The governors are mainly finance ministers of the bank’s member states.
The
theme of the week-long meeting is industrialisation in Africa, and
Korea was chosen to host it, in the hope that it would provide
inspiration and lessons from its own industrialisation path. In the
space of a generation, Korea has become the 11th largest economy in the
world, despite a lack of natural resources.
Kaplan said much of Africa had been de-industrialising, and its share of manufacturing had declined in the past 30 years.
The resources sector and supermarkets offered opportunities for the localisation of production, he said.
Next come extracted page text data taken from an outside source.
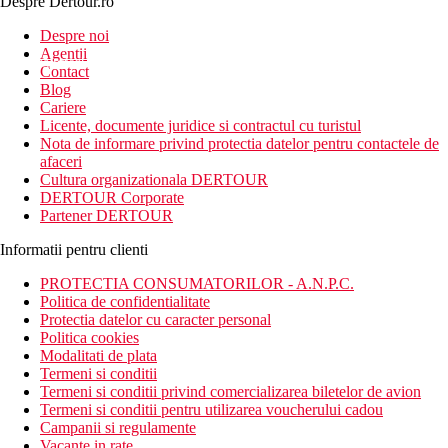
Despre Dertour.ro
Inscrie-te la
Despre noi
Agentii
newsletter!
Contact
Blog
Cariere
Licente, documente juridice si contractul cu turistul
Nota de informare privind protectia datelor pentru contactele de
afaceri
Cultura organizationala DERTOUR
DERTOUR Corporate
Partener DERTOUR
Informatii pentru clienti
PROTECTIA CONSUMATORILOR - A.N.P.C.
Politica de confidentialitate
Protectia datelor cu caracter personal
Politica cookies
Modalitati de plata
Termeni si conditii
Termeni si conditii privind comercializarea biletelor de avion
Termeni si conditii pentru utilizarea voucherului cadou
Campanii si regulamente
Vacante in rate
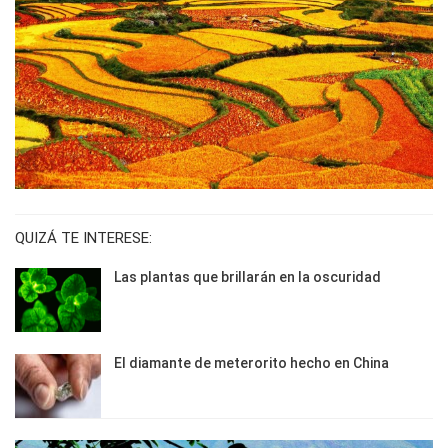
QUIZÁ TE INTERESE:
Las plantas que brillarán en la oscuridad
El diamante de meterorito hecho en China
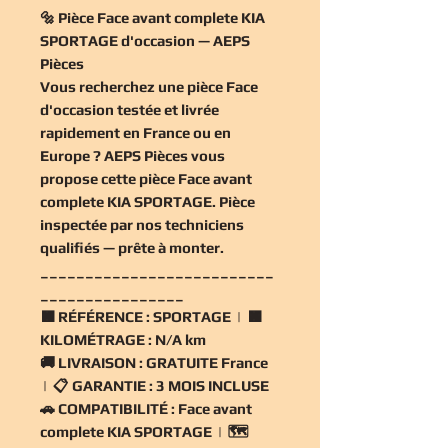
🔩 Pièce Face avant complete KIA
SPORTAGE d'occasion — AEPS
Pièces
Vous recherchez une
pièce Face
d'occasion
testée et livrée
rapidement en France ou en
Europe ? AEPS Pièces vous
propose cette
pièce Face avant
complete KIA SPORTAGE
. Pièce
inspectée par nos techniciens
qualifiés — prête à monter.
__________________________
________________
🟧
RÉFÉRENCE :
SPORTAGE | 🟧
KILOMÉTRAGE :
N/A km
🚚
LIVRAISON :
GRATUITE France
| 📋
GARANTIE :
3 MOIS INCLUSE
🚗
COMPATIBILITÉ :
Face avant
complete KIA SPORTAGE | 🗺️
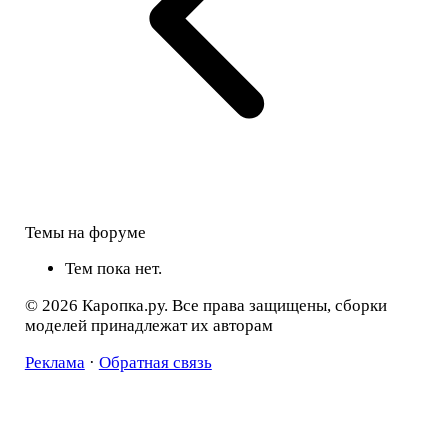
Темы на форуме
Тем пока нет.
© 2026 Каропка.ру. Все права защищены, сборки
моделей принадлежат их авторам
Реклама
·
Обратная связь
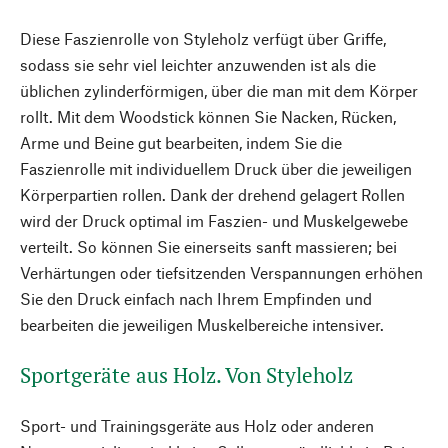
Diese Faszienrolle von Styleholz verfügt über Griffe,
sodass sie sehr viel leichter anzuwenden ist als die
üblichen zylinderförmigen, über die man mit dem Körper
rollt. Mit dem Woodstick können Sie Nacken, Rücken,
Arme und Beine gut bearbeiten, indem Sie die
Faszienrolle mit individuellem Druck über die jeweiligen
Körperpartien rollen. Dank der drehend gelagert Rollen
wird der Druck optimal im Faszien- und Muskelgewebe
verteilt. So können Sie einerseits sanft massieren; bei
Verhärtungen oder tiefsitzenden Verspannungen erhöhen
Sie den Druck einfach nach Ihrem Empfinden und
bearbeiten die jeweiligen Muskelbereiche intensiver.
Sportgeräte aus Holz. Von Styleholz
Sport- und Trainingsgeräte aus Holz oder anderen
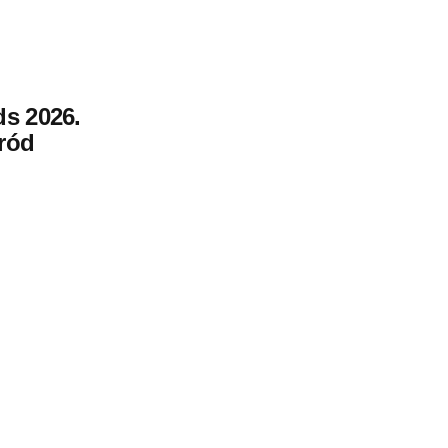
s 2026.
ród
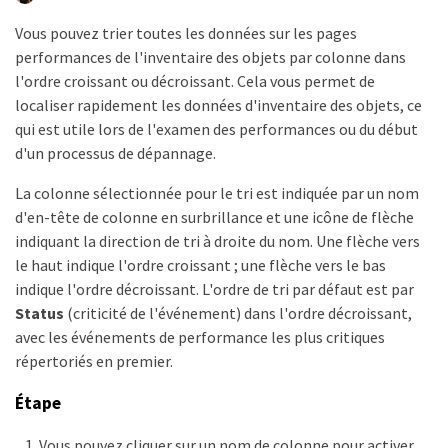
Vous pouvez trier toutes les données sur les pages
performances de l'inventaire des objets par colonne dans
l'ordre croissant ou décroissant. Cela vous permet de
localiser rapidement les données d'inventaire des objets, ce
qui est utile lors de l'examen des performances ou du début
d'un processus de dépannage.
La colonne sélectionnée pour le tri est indiquée par un nom
d'en-tête de colonne en surbrillance et une icône de flèche
indiquant la direction de tri à droite du nom. Une flèche vers
le haut indique l'ordre croissant ; une flèche vers le bas
indique l'ordre décroissant. L'ordre de tri par défaut est par
Status
(criticité de l'événement) dans l'ordre décroissant,
avec les événements de performance les plus critiques
répertoriés en premier.
Étape
Vous pouvez cliquer sur un nom de colonne pour activer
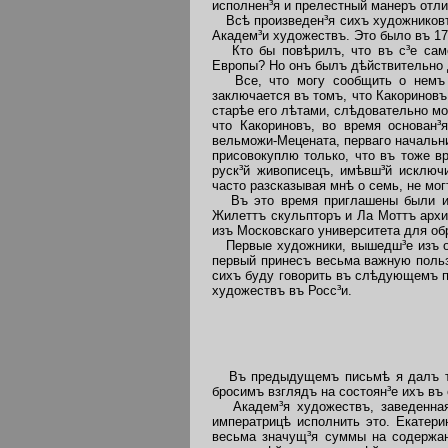
исполнен³я и прелестный манеръ отли
Всѣ произведен³я сихъ художниковъ 
Академ³и художествъ. Это было въ 17
Кто бы повѣрилъ, что въ с³е само
Европы? Но онъ былъ дѣйствительно д
Все, что могу сообщить о немъ по
заключается въ томъ, что Какориновъ
старѣе его лѣтами, слѣдовательно мог
что Какориновъ, во время основан³
вельможи-Мецената, перваго начальни
присовокуплю только, что въ тоже в
руск³й живописецъ, имѣвш³й исключ
часто разсказывая мнѣ о семь, не мо
Въ это время приглашены были изъ 
Жилеттъ скульпторъ и Ла Моттъ архи
изъ Московскаго университета для об
Первые художники, вышедш³е изъ оно
первый принесъ весьма важную поль
сихъ буду говорить въ слѣдующемъ п
художествъ въ Росс³и.
Въ предыдущемъ письмѣ я далъ тебѣ
бросимъ взглядъ на состоян³е ихъ въ 
Академ³я художествъ, заведенная 
императрицѣ исполнить это. Екатери
весьма значущ³я суммы на содержан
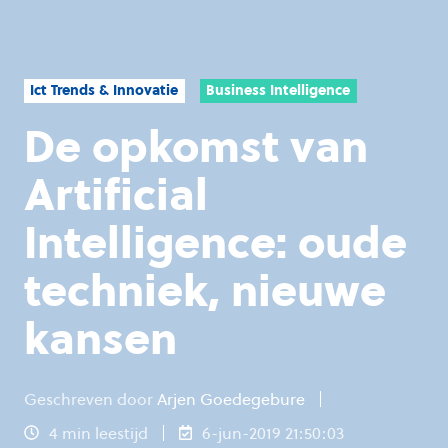
Ict Trends & Innovatie
Business Intelligence
De opkomst van
Artificial
Intelligence: oude
techniek, nieuwe
kansen
Geschreven door
Arjen Goedegebure
4 min leestijd
6-jun-2019 21:50:03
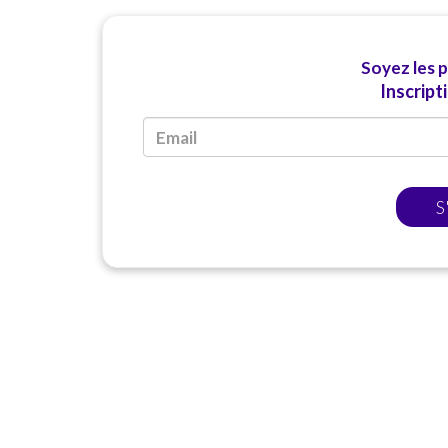
Soyez les 
Inscript
S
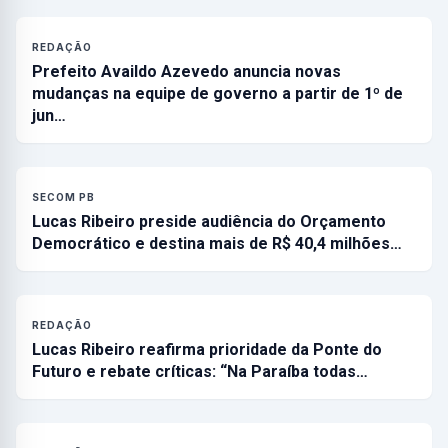
REDAÇÃO
Prefeito Availdo Azevedo anuncia novas
mudanças na equipe de governo a partir de 1º de
jun…
SECOM PB
Lucas Ribeiro preside audiência do Orçamento
Democrático e destina mais de R$ 40,4 milhões…
REDAÇÃO
Lucas Ribeiro reafirma prioridade da Ponte do
Futuro e rebate críticas: “Na Paraíba todas…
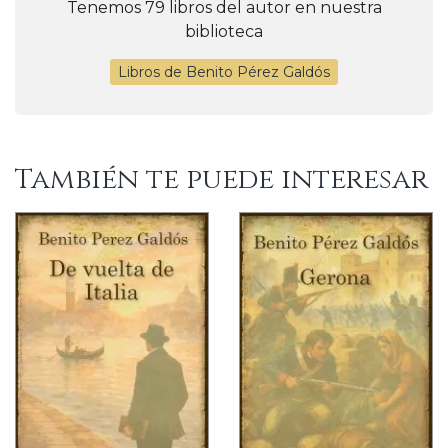
Tenemos 79 libros del autor en nuestra
biblioteca
Libros de Benito Pérez Galdós
También te puede interesar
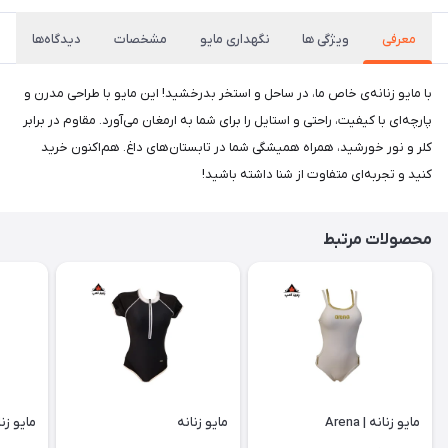
معرفی
ویژگی ها
نگهداری مایو
مشخصات
دیدگاه‌ها
با مایو زنانه‌ی خاص ما، در ساحل و استخر بدرخشید! این مایو با طراحی مدرن و
پارچه‌ای با کیفیت، راحتی و استایل را برای شما به ارمغان می‌آورد. مقاوم در برابر
کلر و نور خورشید، همراه همیشگی شما در تابستان‌های داغ. هم‌اکنون خرید
کنید و تجربه‌ای متفاوت از شنا داشته باشید!
محصولات مرتبط
مایو زنانه | Arena
مایو زنانه
مایو زنا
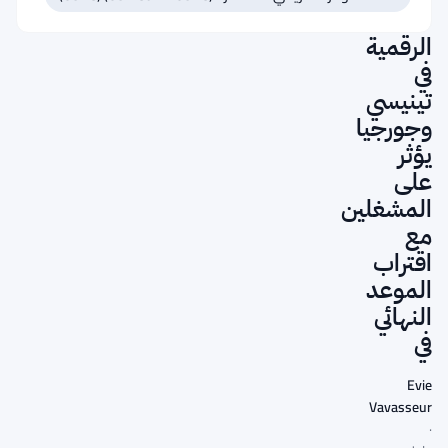
للعملات
الرقمية
في
تينيسي
وجورجيا
يؤثر
على
المشغلين
مع
اقتراب
الموعد
النهائي
في
Evie
Vavasseur
·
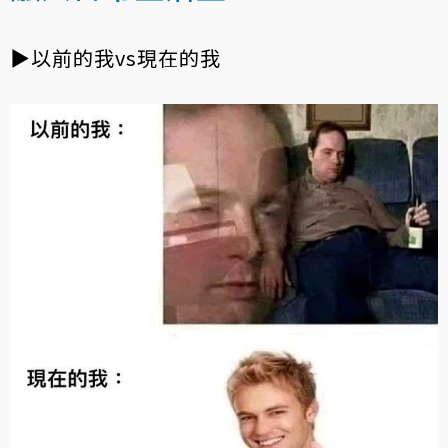
▶以前的我vs現在的我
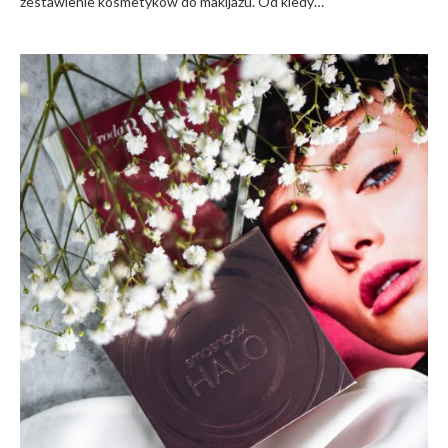
zestawienie kosmetyków do makijażu. Od kiedy…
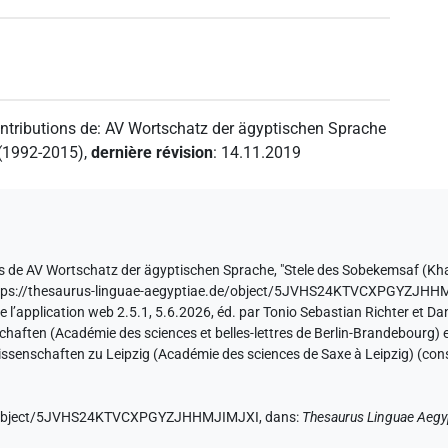
ntributions de
:
AV Wortschatz der ägyptischen Sprache
 (1992-2015)
,
dernière révision
:
14.11.2019
s de
AV Wortschatz der ägyptischen Sprache
,
"Stele des Sobekemsaf (Kha
tps://thesaurus-linguae-aegyptiae.de/object/5JVHS24KTVCXPGYZJHH
e l’application web 2.5.1, 5.6.2026, éd. par Tonio Sebastian Richter et Da
ften (Académie des sciences et belles-lettres de Berlin-Brandebourg) et
ssenschaften zu Leipzig (Académie des sciences de Saxe à Leipzig) (con
.de/object/5JVHS24KTVCXPGYZJHHMJIMJXI,
dans
:
Thesaurus Linguae Aegy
Examples were the Ahafo mining project in Ghana and the Mozal aluminium smelter in Mozambique.
Ahafo, one of the largest gold mines in the world,
had produced a whole range of new products and services for the mining
industry, from materials to the re-treading of tires.
"What’s
happening is that in each of these sectors there is a need for local
input and the mining houses themselves want to acquire things locally.
They don’t necessarily want to ship things from Sydney or Johannesburg
or somewhere else."
Kaplan emphasised the uniqueness of every
situation. "All of these activities are based in knowledge. Every
resource sector is different, every mine is different, every
agricultural production activity is different."
Engineering skills were critical for mining and infrastructure projects, yet were in short supply, he said.
On
supermarkets, Kaplan said there was now a recognition of the role they
could play in the development of value chains, if they procured more of
their products locally.
"We are starting to see a whole range of
countries that are working with their supermarkets, saying ‘buy more
locally’ and trying to enter into activities whereby supermarkets
purchase more locally."
Kaplan singled out Shoprite’s relationship
with the Zambian authorities and also referred to a retail charter in
Namibia that "aims to raise the amount of manufactured products that
supermarkets buy locally from 6% to 20%, and that seems to be working
effectively".
In SA, Walmart’s arrival was approved partly on condition that it committed to sizable local procurement.